The response must contain each line of the material that holds "area".

☆ ☆ ☆ ☆

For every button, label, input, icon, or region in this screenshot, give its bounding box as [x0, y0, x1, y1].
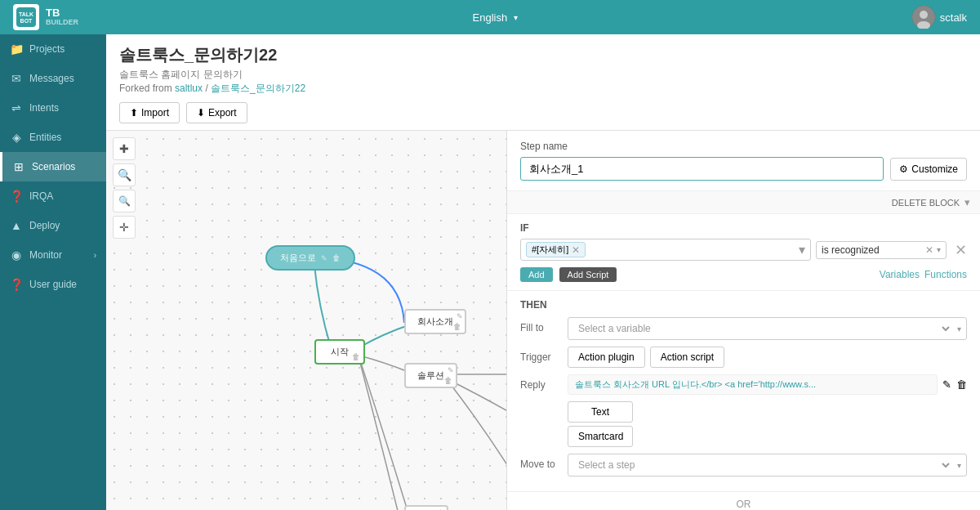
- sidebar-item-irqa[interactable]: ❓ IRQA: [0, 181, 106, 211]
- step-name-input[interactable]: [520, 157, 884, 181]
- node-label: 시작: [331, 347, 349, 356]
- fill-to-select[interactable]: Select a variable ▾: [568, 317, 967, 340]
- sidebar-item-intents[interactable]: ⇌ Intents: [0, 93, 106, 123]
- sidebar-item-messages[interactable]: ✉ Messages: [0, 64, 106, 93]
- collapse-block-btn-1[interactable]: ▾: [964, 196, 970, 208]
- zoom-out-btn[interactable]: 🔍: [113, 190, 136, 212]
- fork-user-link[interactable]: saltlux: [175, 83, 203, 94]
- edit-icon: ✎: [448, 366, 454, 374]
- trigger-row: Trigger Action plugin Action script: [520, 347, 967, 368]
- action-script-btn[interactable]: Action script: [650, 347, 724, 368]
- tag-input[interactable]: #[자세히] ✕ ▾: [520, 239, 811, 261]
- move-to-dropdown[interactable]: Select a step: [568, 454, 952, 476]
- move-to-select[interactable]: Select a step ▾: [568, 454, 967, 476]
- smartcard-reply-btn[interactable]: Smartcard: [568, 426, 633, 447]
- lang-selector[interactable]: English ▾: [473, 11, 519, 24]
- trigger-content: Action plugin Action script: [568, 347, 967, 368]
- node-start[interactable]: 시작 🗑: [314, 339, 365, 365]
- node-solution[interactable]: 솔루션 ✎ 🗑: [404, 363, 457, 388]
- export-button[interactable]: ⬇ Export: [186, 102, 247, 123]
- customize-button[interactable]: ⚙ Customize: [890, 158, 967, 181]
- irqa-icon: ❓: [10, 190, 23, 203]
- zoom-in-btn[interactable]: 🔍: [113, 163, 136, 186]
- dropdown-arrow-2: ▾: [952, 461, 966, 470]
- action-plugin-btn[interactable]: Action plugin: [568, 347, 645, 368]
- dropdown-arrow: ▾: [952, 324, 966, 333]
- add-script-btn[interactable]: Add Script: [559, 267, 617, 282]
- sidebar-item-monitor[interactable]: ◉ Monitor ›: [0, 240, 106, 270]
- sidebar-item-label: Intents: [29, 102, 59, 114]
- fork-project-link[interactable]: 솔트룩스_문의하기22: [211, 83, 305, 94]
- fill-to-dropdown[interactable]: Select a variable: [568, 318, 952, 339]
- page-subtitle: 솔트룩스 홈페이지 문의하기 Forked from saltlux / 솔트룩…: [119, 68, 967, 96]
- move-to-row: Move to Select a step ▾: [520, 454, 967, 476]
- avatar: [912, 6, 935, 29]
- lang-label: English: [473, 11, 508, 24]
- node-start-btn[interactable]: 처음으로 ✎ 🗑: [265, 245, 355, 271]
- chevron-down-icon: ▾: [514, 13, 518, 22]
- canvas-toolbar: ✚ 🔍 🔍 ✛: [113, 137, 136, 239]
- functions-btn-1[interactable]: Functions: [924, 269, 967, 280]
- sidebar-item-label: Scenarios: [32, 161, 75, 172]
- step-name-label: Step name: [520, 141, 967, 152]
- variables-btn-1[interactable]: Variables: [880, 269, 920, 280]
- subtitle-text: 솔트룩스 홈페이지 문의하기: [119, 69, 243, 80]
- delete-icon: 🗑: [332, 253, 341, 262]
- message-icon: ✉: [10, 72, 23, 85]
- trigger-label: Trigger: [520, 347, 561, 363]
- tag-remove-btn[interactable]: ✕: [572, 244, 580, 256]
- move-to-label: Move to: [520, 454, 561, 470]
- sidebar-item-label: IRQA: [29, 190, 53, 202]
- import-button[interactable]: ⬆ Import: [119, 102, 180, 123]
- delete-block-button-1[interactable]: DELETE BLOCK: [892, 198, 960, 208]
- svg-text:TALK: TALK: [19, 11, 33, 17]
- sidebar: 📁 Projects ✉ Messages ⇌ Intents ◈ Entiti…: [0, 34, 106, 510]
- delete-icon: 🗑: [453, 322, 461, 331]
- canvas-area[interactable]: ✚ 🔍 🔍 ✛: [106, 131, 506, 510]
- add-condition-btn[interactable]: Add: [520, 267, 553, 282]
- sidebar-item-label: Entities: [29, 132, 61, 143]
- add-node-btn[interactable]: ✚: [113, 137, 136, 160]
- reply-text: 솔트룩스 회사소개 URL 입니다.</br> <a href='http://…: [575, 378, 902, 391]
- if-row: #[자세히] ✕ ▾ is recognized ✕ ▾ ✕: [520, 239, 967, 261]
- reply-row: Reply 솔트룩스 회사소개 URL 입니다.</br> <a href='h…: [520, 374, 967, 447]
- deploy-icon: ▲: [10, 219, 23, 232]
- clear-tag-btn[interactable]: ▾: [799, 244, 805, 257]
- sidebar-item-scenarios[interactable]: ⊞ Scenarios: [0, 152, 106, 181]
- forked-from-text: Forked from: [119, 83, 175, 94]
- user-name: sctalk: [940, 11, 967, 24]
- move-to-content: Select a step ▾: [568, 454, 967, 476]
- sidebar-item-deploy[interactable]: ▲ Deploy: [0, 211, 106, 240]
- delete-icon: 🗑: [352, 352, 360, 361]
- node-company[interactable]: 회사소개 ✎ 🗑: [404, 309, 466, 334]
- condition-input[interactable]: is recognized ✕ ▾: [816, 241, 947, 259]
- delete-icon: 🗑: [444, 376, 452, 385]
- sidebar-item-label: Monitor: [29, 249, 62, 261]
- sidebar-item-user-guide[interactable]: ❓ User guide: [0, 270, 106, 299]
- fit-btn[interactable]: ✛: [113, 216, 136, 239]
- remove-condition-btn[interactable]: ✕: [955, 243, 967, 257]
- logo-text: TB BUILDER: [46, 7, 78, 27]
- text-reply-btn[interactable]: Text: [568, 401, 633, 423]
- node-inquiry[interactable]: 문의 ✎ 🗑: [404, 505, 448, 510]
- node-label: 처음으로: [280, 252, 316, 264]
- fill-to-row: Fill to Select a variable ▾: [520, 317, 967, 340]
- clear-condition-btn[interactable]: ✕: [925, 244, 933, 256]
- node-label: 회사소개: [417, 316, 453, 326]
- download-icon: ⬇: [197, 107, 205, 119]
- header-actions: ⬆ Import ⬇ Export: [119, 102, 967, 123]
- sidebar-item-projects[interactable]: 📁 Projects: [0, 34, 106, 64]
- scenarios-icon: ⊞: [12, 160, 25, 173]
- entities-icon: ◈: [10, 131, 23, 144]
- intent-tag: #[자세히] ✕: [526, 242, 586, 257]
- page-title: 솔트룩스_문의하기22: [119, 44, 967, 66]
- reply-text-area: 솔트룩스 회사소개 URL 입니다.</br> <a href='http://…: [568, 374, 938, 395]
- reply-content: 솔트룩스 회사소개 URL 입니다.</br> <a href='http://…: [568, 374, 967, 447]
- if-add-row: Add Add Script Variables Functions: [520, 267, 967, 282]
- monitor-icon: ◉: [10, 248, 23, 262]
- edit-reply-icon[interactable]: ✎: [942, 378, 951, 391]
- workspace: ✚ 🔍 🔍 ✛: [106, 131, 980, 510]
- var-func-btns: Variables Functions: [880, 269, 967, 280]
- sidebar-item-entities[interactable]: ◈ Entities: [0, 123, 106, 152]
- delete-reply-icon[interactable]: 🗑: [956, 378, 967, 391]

☆ ☆ ☆ ☆

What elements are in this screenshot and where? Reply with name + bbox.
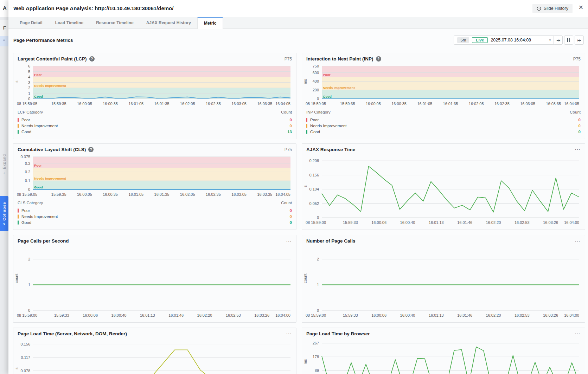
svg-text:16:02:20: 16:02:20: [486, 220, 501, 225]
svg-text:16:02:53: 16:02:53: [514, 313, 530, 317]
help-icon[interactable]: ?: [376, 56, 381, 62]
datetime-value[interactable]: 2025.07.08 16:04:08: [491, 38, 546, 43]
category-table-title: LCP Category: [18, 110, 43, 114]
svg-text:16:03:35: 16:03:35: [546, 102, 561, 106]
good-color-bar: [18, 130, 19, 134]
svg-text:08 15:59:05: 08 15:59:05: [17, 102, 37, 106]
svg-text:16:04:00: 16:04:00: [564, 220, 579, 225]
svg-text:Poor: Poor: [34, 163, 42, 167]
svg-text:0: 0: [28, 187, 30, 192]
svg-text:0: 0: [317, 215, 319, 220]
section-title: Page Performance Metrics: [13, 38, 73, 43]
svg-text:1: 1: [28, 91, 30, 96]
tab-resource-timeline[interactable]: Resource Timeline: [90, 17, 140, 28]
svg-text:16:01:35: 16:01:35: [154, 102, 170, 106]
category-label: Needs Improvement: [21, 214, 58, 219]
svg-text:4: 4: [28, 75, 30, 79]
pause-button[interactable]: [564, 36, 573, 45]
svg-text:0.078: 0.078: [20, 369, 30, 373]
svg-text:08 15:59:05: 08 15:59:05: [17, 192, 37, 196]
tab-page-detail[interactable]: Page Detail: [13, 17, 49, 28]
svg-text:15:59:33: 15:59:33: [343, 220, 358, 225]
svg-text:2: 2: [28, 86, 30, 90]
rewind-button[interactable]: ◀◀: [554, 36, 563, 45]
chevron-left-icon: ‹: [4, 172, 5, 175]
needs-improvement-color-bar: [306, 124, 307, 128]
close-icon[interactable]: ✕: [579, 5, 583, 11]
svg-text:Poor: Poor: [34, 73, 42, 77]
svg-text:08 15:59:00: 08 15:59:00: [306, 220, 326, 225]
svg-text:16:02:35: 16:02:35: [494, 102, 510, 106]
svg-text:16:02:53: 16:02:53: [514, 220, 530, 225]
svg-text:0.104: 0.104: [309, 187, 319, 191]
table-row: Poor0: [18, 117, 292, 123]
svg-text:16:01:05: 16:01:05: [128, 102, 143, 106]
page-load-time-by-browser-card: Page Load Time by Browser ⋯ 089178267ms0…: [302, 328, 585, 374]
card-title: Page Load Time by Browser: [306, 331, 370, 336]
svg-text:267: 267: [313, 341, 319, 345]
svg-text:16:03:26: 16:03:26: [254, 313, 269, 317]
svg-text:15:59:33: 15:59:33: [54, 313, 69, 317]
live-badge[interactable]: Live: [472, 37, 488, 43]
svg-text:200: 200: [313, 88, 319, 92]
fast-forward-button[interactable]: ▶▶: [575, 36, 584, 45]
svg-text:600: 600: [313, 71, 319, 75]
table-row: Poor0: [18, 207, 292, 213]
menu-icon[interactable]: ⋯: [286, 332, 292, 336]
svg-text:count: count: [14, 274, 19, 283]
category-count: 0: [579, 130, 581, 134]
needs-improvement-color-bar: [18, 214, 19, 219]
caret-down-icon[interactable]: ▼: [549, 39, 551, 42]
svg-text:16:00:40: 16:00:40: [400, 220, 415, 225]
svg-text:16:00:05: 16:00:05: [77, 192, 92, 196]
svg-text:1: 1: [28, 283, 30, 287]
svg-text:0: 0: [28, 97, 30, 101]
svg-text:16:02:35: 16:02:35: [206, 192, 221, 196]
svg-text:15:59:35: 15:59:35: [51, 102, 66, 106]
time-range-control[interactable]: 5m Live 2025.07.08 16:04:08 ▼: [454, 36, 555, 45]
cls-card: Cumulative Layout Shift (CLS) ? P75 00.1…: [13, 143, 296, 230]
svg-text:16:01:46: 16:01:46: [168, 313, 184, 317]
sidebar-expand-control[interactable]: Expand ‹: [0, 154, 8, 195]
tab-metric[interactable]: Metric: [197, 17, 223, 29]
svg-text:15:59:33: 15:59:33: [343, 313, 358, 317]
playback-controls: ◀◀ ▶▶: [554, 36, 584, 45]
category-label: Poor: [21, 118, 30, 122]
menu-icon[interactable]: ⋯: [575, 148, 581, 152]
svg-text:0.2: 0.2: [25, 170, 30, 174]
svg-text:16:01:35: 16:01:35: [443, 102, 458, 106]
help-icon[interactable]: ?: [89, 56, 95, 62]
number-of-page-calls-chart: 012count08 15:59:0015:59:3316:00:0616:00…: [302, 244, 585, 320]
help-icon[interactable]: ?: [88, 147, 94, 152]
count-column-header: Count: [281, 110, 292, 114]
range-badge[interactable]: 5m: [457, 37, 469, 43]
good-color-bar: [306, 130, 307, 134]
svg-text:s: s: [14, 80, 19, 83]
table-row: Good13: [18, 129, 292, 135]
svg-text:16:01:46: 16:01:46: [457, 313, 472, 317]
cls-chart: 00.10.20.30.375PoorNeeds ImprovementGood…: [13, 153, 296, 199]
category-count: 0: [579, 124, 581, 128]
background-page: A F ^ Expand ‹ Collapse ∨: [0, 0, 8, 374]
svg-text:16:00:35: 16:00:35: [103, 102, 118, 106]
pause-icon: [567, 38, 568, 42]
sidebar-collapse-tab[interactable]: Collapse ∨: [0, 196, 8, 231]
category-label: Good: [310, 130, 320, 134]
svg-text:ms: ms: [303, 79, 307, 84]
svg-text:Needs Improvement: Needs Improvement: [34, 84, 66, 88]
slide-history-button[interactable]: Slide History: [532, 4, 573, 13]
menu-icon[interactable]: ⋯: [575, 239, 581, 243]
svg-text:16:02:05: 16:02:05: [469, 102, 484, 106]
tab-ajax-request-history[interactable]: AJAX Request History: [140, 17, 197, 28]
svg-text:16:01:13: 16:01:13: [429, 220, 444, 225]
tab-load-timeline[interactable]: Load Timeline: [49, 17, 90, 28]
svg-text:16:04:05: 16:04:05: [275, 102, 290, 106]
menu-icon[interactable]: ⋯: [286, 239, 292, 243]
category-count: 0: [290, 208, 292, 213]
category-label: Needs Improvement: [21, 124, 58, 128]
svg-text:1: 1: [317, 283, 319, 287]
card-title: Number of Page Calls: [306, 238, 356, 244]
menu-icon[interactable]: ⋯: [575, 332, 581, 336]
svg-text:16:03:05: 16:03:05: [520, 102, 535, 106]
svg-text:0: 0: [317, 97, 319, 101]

☆ ☆ ☆ ☆

## Task solution
- canvas-area[interactable]: ✚ 🔍 🔍 ✛: [106, 131, 506, 510]
- reply-text-area: 솔트룩스 회사소개 URL 입니다.</br> <a href='http://…: [568, 374, 938, 395]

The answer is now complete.